Each candidate will get a pen, a pad of paper, and a bottle of water. However, props and prewritten notes are not permitted onstage.

In addition, no interaction with campaign staff is allowed during the entire event, including the breaks.

This year, the debate has a unique rule in that the microphones will be muted when it’s not the candidate’s turn to speak.

“President Biden’s campaign asked for those stipulations, so they must believe it helps,” Ms. Setzer said.

“And it‘ll certainly help him get out his message. But Trump lost the debate in 2020 because he couldn’t stop interrupting. He lost on ‘style’ as much as anything.
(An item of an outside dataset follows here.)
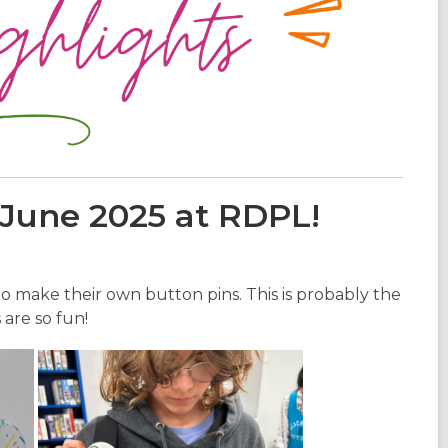
 June 2025 at RDPL!
 make their own button pins. This is probably the
are so fun!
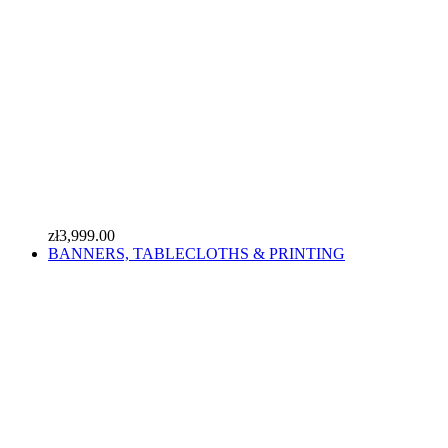
zł3,999.00
BANNERS, TABLECLOTHS & PRINTING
So I’m not sure who it’ll help.”

After winning the coin toss, President Biden chose his position on the stage, CNN announced on June 20. He picked the podium on the right side of the TV viewers’ screens.

In return, President Trump will have the final word in the debate, delivering his closing statements after President Biden.

“If I had been advising President Biden, I would have suggested that he speak last,” Ms. Hult said, adding that the candidate who speaks last gets to respond to his opponent’s final words.

Rhonda Marquardt watches the final presidential debate between President Donald Trump and former Vice President Joe Biden in San Antonio on Oct. 22, 2020. (Sergio Flores/Getty Images)

Debate’s Effect on Voters

The effect of the debate may largely depend on who chooses to watch. Pollsters estimate the number of true undecided voters sits at 5 to 10 percent of the electorate, which may be a small percentage of debate watchers.

And poll numbers are unlikely to shift significantly unless one of these candidates does something extremely outlandish, experts say.

Yet the first debate is usually the most-watched, according to Mr. Olsen, and incumbent presidents usually perform worse on their first outing and depend on later debates to recover.

“What we don’t know is how this will be received in the middle of the summer,” Mr. Olsen said. “Will 65 million people tune in?”

Ms. Hult agreed and predicts the debate would have little effect on the polls.

In the short term, there may be some movement in the polls; however, the long-term effect on voting behavior is less clear, she said.